[OTR-users] some questions

Chad Perrin perrin at apotheon.com
Tue Jan 2 03:27:47 EST 2007


On Tue, Jan 02, 2007 at 12:05:43AM -0500, Nathan J. Williams wrote:
> Chad Perrin <perrin at apotheon.com> writes:
> 
> > Of course, in such circumstances you must simply get as close as
> > possible.  The principle itself still holds, though.
> 
> The principle leads to disaser when, years down the road, you find
> yourself locked into "liberal" meanings of the protocol - even when a
> tighter reading of whatever specification you have would be more
> useful - beacuse most users, who shouldn't have to care about this
> stuff, will rightly complain when a formally in-spec change breaks the
> behavior they've come to expect.
> 
> I think the "be liberal in what you accept" principle should have been
> shot and buried when it stopped being possible to harass the authors
> of all of the software that you use at the next USENIX.

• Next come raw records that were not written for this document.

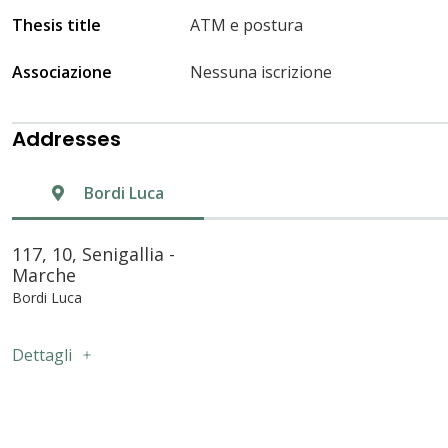
Thesis title
ATM e postura
Associazione
Nessuna iscrizione
Addresses
Bordi Luca
117, 10, Senigallia -
Marche
Bordi Luca
Dettagli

I guess you missed the "strict in what you emit" part.

Being liberal in what you accept simply ensures that you won't see a
bunch of pseudo-markup crap in the midst of your messages when you
receive something from a user of an out-of-spec application.  Ensure you
meet spec first, then work to accept out-of-spec stuff in addition
without sacrificing in-spec functionality.  Why not?

-- 
CCD CopyWrite Chad Perrin [ http://ccd.apotheon.org ]
unix virus: If you're using a unixlike OS, please forward
this to 20 others and erase your system partition.